Продолжение. Начало в номере 13 (192).

— В ваших книгах много говорится о «мифе», создаваемом о себе самим творцом. И если в случае с Ахматовой с этим утверждением в какой-то мере можно согласиться, то что касается Толстого, Пастернака, Солженицына, Бродского... Не история ли, не трагические ли повороты судеб творили их «миф»? Вот и Ахматова говорила про Бродского, что «рыжему» «делают» биографию...

— Тут я опять возвращусь к тому, как важно историку культуры быть знакомым с живыми героями. Они дают модель. И уверяю вас, что относительно Бродского это было ясно всем окружающим, что он сам творил свой миф. Если бы Толстой не сказал: «Я уйду из дома и пойду бродить по России бедным крестьянином», не сотворился бы никакой посмертный миф. Это же было его сознательное решение.

— Сознательное решение и миф — разные вещи.

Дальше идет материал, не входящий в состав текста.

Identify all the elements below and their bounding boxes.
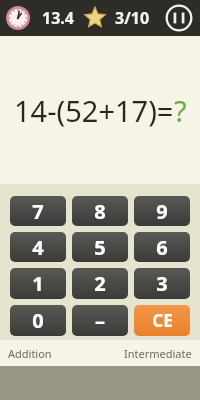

— Кто «делал» биографию Бродскому? Он сам ее себе делал. Это Ахматова — сама великая мастерица творить свой персональный миф. Она умудрилась, когда умер Блок и расстреляли Гумилева, при наличии вдовы в одном и в другом случае (она была разведена с Гумилевым, и ее роман с Блоком был полностью ею выдуман), сыграть роль вдовы обоих.

— Про Ахматову не будем говорить. Поздняя Ахматова не очень хотела, чтобы потомки знали некоторые подробности ее юности. Она действительно диктовала своему первому зарубежному биографу, англичанке Аманде Хейт, страницы своей биографии.

А Толстой — какой миф он о себе творил? Творить миф — значит придумывать свою судьбу, создавать о себе какую-то легенду. Это не вяжется с русской ментальностью, которая требует от писателя искренности, не терпит фальши и наигрыша. Толстой в своих произведениях отстаивал «добро, простоту и правду» как главные ценности жизни и литературы.

— О том, как строил свою биографию Толстой, первым написал еще Борис Эйхенбаум. Идеи Эйхенбаума о влиянии «литературного быта» на творчество стали для меня путеводными. Вот Маяковский и Есенин кончили самоубийством. Некоторые критики очень обиделись, когда я сказал, что решение о самоубийстве может быть частью «творческой стратегии» писателя. Я в этом абсолютно не сомневаюсь и знаю такого рода случаи, когда решение о самоубийстве принималось и с учетом того, как это отразится на собственной посмертной репутации.

— Очень рационалистический подход. Это настолько трагическое решение, так оно не вяжется с суетными мыслями, с позой, с актерством...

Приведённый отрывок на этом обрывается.